A excelência administrativa como prefeito, só existe nas colunas da mídia pois TODAS as obras relevantes em Pelotas são fruto da forma republicana que o Governo Dilma tratava as Prefeituras em todo o país. As responsabilidades do município, porém, já não eram tão republicanas como provam os contratos criminosos com as terceirizações nos exames de saúde.

Não vamos esquecer que o PSDB do Marchezan Júnior, do ex-prefeito de Pelotas e o PMDB do “gringo que NÃO deu certo” são os formuladores, os responsáveis pela política da “Ponte para o Futuro” que é o programa do governo Temer e do governo Sartori e seus aliados.

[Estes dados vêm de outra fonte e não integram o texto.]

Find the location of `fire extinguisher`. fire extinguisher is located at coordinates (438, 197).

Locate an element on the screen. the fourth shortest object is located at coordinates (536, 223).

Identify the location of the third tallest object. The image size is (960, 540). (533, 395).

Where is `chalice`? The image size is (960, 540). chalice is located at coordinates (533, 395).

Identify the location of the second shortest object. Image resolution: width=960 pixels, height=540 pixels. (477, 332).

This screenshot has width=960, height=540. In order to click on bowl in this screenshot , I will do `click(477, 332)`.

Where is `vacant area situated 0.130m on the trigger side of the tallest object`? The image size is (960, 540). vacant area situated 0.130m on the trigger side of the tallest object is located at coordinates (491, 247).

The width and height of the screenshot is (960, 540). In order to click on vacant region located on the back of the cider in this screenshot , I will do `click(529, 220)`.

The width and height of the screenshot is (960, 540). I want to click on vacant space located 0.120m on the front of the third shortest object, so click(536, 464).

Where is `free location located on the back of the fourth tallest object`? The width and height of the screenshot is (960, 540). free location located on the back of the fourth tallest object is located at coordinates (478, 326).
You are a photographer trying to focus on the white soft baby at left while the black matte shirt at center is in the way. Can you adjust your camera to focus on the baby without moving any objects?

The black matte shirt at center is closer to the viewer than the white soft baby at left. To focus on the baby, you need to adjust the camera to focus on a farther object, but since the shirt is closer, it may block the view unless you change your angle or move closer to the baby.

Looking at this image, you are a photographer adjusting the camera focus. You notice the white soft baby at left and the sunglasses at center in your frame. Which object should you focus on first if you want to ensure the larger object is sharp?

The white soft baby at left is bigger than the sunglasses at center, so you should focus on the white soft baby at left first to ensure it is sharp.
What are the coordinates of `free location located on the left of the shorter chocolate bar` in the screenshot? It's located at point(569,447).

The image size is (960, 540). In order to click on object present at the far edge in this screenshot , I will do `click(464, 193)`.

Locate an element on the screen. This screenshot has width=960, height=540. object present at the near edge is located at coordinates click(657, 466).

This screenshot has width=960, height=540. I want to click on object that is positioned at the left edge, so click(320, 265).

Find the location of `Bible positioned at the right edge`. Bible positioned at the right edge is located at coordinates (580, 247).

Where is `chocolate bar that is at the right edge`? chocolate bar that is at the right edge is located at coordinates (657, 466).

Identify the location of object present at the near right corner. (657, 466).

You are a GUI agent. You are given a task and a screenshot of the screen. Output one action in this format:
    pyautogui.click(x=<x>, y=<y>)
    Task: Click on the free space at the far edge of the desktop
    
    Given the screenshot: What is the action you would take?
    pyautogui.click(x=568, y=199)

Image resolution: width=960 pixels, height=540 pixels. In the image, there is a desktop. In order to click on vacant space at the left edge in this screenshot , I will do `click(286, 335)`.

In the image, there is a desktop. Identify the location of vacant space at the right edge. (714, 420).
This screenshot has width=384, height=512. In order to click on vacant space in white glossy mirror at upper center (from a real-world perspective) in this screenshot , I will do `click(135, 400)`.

Nesse momento, portanto, temos que aprender e evitar processos anteriores. Em 2016, nas eleições me Porto Alegre, apesar da soma das candidaturas da esquerda no primeiro turno chegarem aproximadamente a 30%, nenhuma delas foi para a disputa final. O tucano que se apresentava como o novo, o anti-política e que ia revolucionar a administração com seus novos métodos, está agora fazendo a população e, em especial, os servidores públicos pagarem o preço por sua arrogância, autoritarismo e total incompetência como gestor público.

As pesquisas eleitorais publicadas nos últimos dias, com as ressalvas e cuidados que exigem em sua análise, apontam para uma evidência. Não há clara definição de quem chegará no segundo turno.

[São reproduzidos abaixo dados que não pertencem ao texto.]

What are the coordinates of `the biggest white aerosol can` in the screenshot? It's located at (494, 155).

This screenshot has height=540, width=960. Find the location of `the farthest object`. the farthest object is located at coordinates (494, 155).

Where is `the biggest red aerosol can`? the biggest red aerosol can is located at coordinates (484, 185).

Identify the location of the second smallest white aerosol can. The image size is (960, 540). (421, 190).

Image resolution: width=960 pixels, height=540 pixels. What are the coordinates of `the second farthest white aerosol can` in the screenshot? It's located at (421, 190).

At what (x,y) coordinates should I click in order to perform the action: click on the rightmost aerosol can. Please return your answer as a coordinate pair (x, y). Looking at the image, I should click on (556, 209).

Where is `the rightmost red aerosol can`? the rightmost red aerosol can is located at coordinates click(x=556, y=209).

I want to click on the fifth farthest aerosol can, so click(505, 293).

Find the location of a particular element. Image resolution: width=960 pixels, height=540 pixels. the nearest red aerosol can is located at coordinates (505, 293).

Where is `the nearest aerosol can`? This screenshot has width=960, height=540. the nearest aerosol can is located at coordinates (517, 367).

Assim, a resposta exigida pela conjuntura política é a de construção da unidade em torno do programa e da candidatura que expressa a garantia da disputa final. Esse é o desafio colocado para a esquerda com compromisso com o conjunto do povo trabalhador que é quem vem pagando a conta desses desastres nacional e estadual.

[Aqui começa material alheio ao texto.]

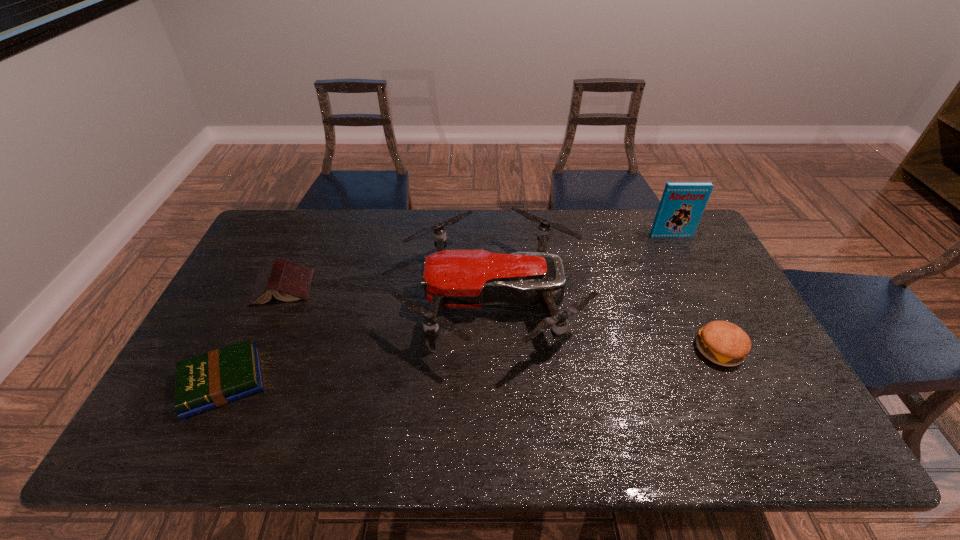 Identify which book is the third nearest to the third shortest object. Please provide its 2D coordinates. Your answer should be formatted as a tuple, i.e. [(x, y)], where the tuple contains the x and y coordinates of a point satisfying the conditions above.

[(213, 379)]

The height and width of the screenshot is (540, 960). Find the location of `free spot that satisfies the following two spatial constraints: 1. on the front-facing side of the fourth shortest object; 2. on the front side of the shortest object`. free spot that satisfies the following two spatial constraints: 1. on the front-facing side of the fourth shortest object; 2. on the front side of the shortest object is located at coordinates (495, 382).

The image size is (960, 540). Identify the location of vacant space that satisfies the following two spatial constraints: 1. on the back side of the fourth tallest object; 2. on the left side of the shortest object. (269, 288).

Find the location of `vacant space that satisfies the following two spatial constraints: 1. on the front cover of the farthest object; 2. on the front-facing side of the fourth shortest object`. vacant space that satisfies the following two spatial constraints: 1. on the front cover of the farthest object; 2. on the front-facing side of the fourth shortest object is located at coordinates (702, 298).

Where is `free space that satisfies the following two spatial constraints: 1. on the front cover of the tallest object; 2. on the front-facing side of the second tallest object`? free space that satisfies the following two spatial constraints: 1. on the front cover of the tallest object; 2. on the front-facing side of the second tallest object is located at coordinates tap(702, 298). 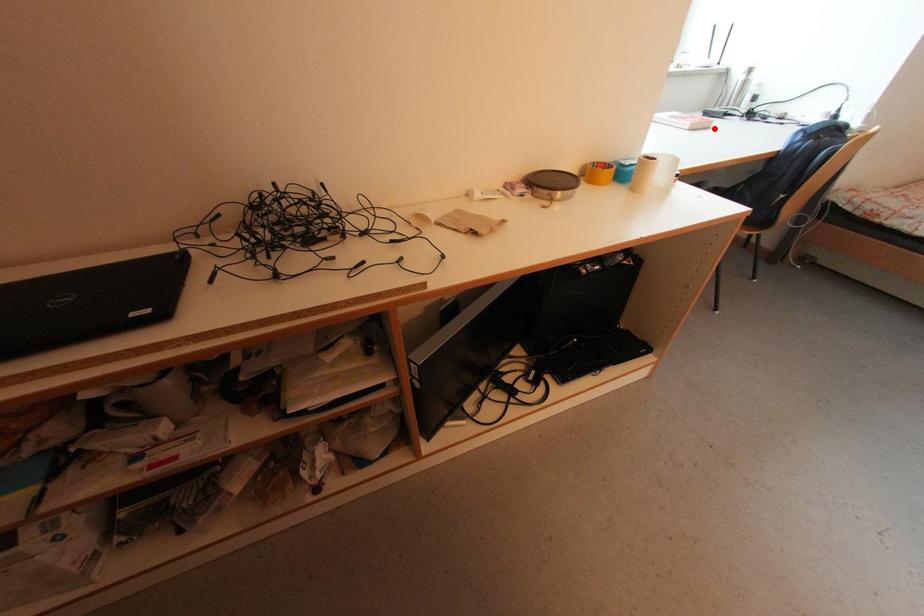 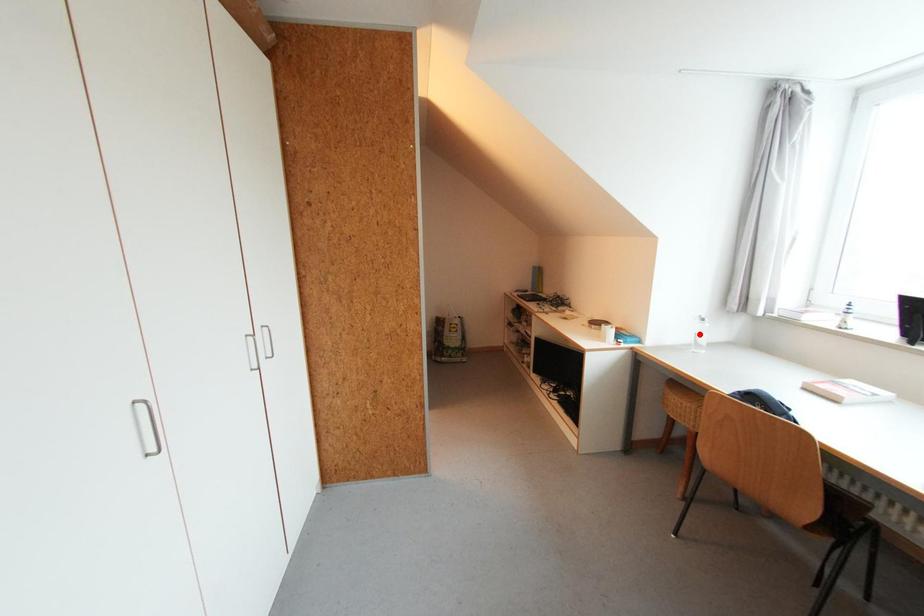 I am providing you with two images of the same scene from different viewpoints. A red point is marked on the first image and another point is marked on the second image. Do the highlighted points in image1 and image2 indicate the same real-world spot?

No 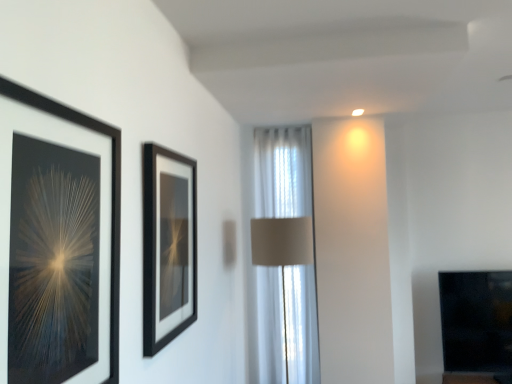 This screenshot has height=384, width=512. What do you see at coordinates (477, 322) in the screenshot? I see `black glass fireplace at lower right` at bounding box center [477, 322].

Measure the distance between point (469, 369) and camera.

Point (469, 369) is 3.05 meters from camera.

What do you see at coordinates (168, 246) in the screenshot? The width and height of the screenshot is (512, 384). I see `black matte picture frame at center, which is the 1th picture frame from right to left` at bounding box center [168, 246].

You are a GUI agent. You are given a task and a screenshot of the screen. Output one action in this format:
    pyautogui.click(x=<x>, y=<y>)
    Task: Click on the black matte picture frame at center, which is the 2th picture frame from left to right
    
    Given the screenshot: What is the action you would take?
    168,246

The width and height of the screenshot is (512, 384). Find the location of `black matte picture frame at left, placed as the first picture frame when sorted from front to back`. black matte picture frame at left, placed as the first picture frame when sorted from front to back is located at coordinates (57, 242).

Identify the location of white sheer curtain at center. (283, 172).

Identify the location of black glass fireplace at lower right. Image resolution: width=512 pixels, height=384 pixels. (477, 322).

Is white sheer curtain at center not close to black matte picture frame at left, the 1th picture frame positioned from the left?

Yes, white sheer curtain at center and black matte picture frame at left, the 1th picture frame positioned from the left, are quite far apart.

From a real-world perspective, which is physically below, white sheer curtain at center or black matte picture frame at left, the 1th picture frame positioned from the left?

In real-world perspective, white sheer curtain at center is lower.

Could you tell me if white sheer curtain at center is turned towards black matte picture frame at left, marked as the second picture frame in a back-to-front arrangement?

Yes, white sheer curtain at center is turned towards black matte picture frame at left, marked as the second picture frame in a back-to-front arrangement.

Can you confirm if white sheer curtain at center is wider than black matte picture frame at center, which is the 2th picture frame from left to right?

Indeed, white sheer curtain at center has a greater width compared to black matte picture frame at center, which is the 2th picture frame from left to right.

In the scene shown: Is white sheer curtain at center placed right next to black matte picture frame at center, which is the 2th picture frame from left to right?

No, white sheer curtain at center is not making contact with black matte picture frame at center, which is the 2th picture frame from left to right.

Is white sheer curtain at center closer to camera compared to black matte picture frame at center, which is the 2th picture frame from left to right?

No, white sheer curtain at center is further to the viewer.

Looking at this image, from a real-world perspective, is black glass fireplace at lower right on white sheer curtain at center?

No.

Is white sheer curtain at center at the back of black glass fireplace at lower right?

No.

Is black glass fireplace at lower right positioned beyond the bounds of white sheer curtain at center?

black glass fireplace at lower right lies outside white sheer curtain at center's area.

How distant is black glass fireplace at lower right from white sheer curtain at center?

black glass fireplace at lower right is 1.23 meters from white sheer curtain at center.

Is black matte picture frame at center, which is the 2th picture frame from left to right, to the right of black glass fireplace at lower right from the viewer's perspective?

Incorrect, black matte picture frame at center, which is the 2th picture frame from left to right, is not on the right side of black glass fireplace at lower right.

Is black matte picture frame at center, which is the 2th picture frame from left to right, inside the boundaries of black glass fireplace at lower right, or outside?

black matte picture frame at center, which is the 2th picture frame from left to right, lies outside black glass fireplace at lower right.

Which of these two, black matte picture frame at center, placed as the first picture frame when sorted from back to front, or black glass fireplace at lower right, is thinner?

With smaller width is black matte picture frame at center, placed as the first picture frame when sorted from back to front.

From a real-world perspective, which object stands above the other?

In real-world perspective, black matte picture frame at center, the 2th picture frame in the front-to-back sequence, is above.

Is the depth of black matte picture frame at center, placed as the first picture frame when sorted from back to front, greater than that of white sheer curtain at center?

That is False.

Can you confirm if black matte picture frame at center, the 2th picture frame in the front-to-back sequence, is taller than white sheer curtain at center?

No.

From the image's perspective, is black glass fireplace at lower right below black matte picture frame at center, the 2th picture frame in the front-to-back sequence?

Indeed, from the image's perspective, black glass fireplace at lower right is shown beneath black matte picture frame at center, the 2th picture frame in the front-to-back sequence.

Considering the positions of objects black glass fireplace at lower right and black matte picture frame at center, placed as the first picture frame when sorted from back to front, in the image provided, who is behind, black glass fireplace at lower right or black matte picture frame at center, placed as the first picture frame when sorted from back to front,?

Positioned behind is black glass fireplace at lower right.

Does black glass fireplace at lower right have a smaller size compared to black matte picture frame at center, which is the 2th picture frame from left to right?

Actually, black glass fireplace at lower right might be larger than black matte picture frame at center, which is the 2th picture frame from left to right.

From the picture: Is black glass fireplace at lower right aimed at black matte picture frame at center, which is the 1th picture frame from right to left?

No, black glass fireplace at lower right is not oriented towards black matte picture frame at center, which is the 1th picture frame from right to left.

Between black glass fireplace at lower right and black matte picture frame at left, the 1th picture frame positioned from the left, which one has more height?

black glass fireplace at lower right.

Is black glass fireplace at lower right located outside black matte picture frame at left, the 1th picture frame positioned from the left?

Absolutely, black glass fireplace at lower right is external to black matte picture frame at left, the 1th picture frame positioned from the left.

From a real-world perspective, is black glass fireplace at lower right under black matte picture frame at left, placed as the first picture frame when sorted from front to back?

Yes, from a real-world perspective, black glass fireplace at lower right is under black matte picture frame at left, placed as the first picture frame when sorted from front to back.

Could you measure the distance between black glass fireplace at lower right and black matte picture frame at left, the 1th picture frame positioned from the left?

They are 9.27 feet apart.

Where is `picture frame that is the 2nd object to the left of the white sheer curtain at center, starting at the anchor`? This screenshot has height=384, width=512. picture frame that is the 2nd object to the left of the white sheer curtain at center, starting at the anchor is located at coordinates (57, 242).

From the white sheer curtain at center, count 1st picture frames forward and point to it. Please provide its 2D coordinates.

[(168, 246)]

When comparing their distances from black matte picture frame at center, which is the 1th picture frame from right to left, does black glass fireplace at lower right or white sheer curtain at center seem closer?

white sheer curtain at center is closer to black matte picture frame at center, which is the 1th picture frame from right to left.

Based on their spatial positions, is black matte picture frame at center, which is the 2th picture frame from left to right, or black matte picture frame at left, the 1th picture frame positioned from the left, closer to black glass fireplace at lower right?

Among the two, black matte picture frame at center, which is the 2th picture frame from left to right, is located nearer to black glass fireplace at lower right.

Which object lies further to the anchor point black glass fireplace at lower right, white sheer curtain at center or black matte picture frame at left, the second picture frame from the right?

Among the two, black matte picture frame at left, the second picture frame from the right, is located further to black glass fireplace at lower right.

Which object lies nearer to the anchor point black matte picture frame at left, the second picture frame from the right, black glass fireplace at lower right or black matte picture frame at center, placed as the first picture frame when sorted from back to front?

Based on the image, black matte picture frame at center, placed as the first picture frame when sorted from back to front, appears to be nearer to black matte picture frame at left, the second picture frame from the right.

Which object lies nearer to the anchor point black glass fireplace at lower right, white sheer curtain at center or black matte picture frame at center, the 2th picture frame in the front-to-back sequence?

white sheer curtain at center is closer to black glass fireplace at lower right.

Looking at the image, which one is located further to white sheer curtain at center, black matte picture frame at center, which is the 1th picture frame from right to left, or black matte picture frame at left, placed as the first picture frame when sorted from front to back?

black matte picture frame at left, placed as the first picture frame when sorted from front to back, is positioned further to the anchor white sheer curtain at center.

Which object lies nearer to the anchor point black glass fireplace at lower right, black matte picture frame at center, the 2th picture frame in the front-to-back sequence, or white sheer curtain at center?

Based on the image, white sheer curtain at center appears to be nearer to black glass fireplace at lower right.

From the image, which object appears to be nearer to black matte picture frame at center, which is the 2th picture frame from left to right, white sheer curtain at center or black glass fireplace at lower right?

Among the two, white sheer curtain at center is located nearer to black matte picture frame at center, which is the 2th picture frame from left to right.

At what (x,y) coordinates should I click in order to perform the action: click on picture frame between black matte picture frame at left, marked as the second picture frame in a back-to-front arrangement, and white sheer curtain at center, along the z-axis. Please return your answer as a coordinate pair (x, y). Looking at the image, I should click on (168, 246).

Identify the location of picture frame between black matte picture frame at left, the 1th picture frame positioned from the left, and black glass fireplace at lower right, in the horizontal direction. The image size is (512, 384). (168, 246).

This screenshot has height=384, width=512. Identify the location of fireplace positioned between black matte picture frame at left, the 1th picture frame positioned from the left, and white sheer curtain at center from near to far. (477, 322).

Identify the location of fireplace between black matte picture frame at center, placed as the first picture frame when sorted from back to front, and white sheer curtain at center in the front-back direction. This screenshot has width=512, height=384. (477, 322).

Uma ampla unidade do campo da esquerda, ainda no primeiro turno, não prejudicaria as nominatas proporcionais e significaria um grande impulso, uma novidade para desequilibrar a campanha e colocar todas as forças do campo popular e socialista contra o inimigo comum: o neoliberalismo rentista e entreguista que governa o país e o Estado, liquidando com os serviços públicos e enriquecendo banqueiros e especuladores.

Este é o grande desafio para o campo de esquerda. Ampliar a unidade já alcançada com o PT e o PCdoB, com os verdadeiros socialistas que não se renderam à traição programática de apoio a Sartori-Cairoli, com os (as) companheiros (as) do PSOL, do PSTU, do PCB e PCO.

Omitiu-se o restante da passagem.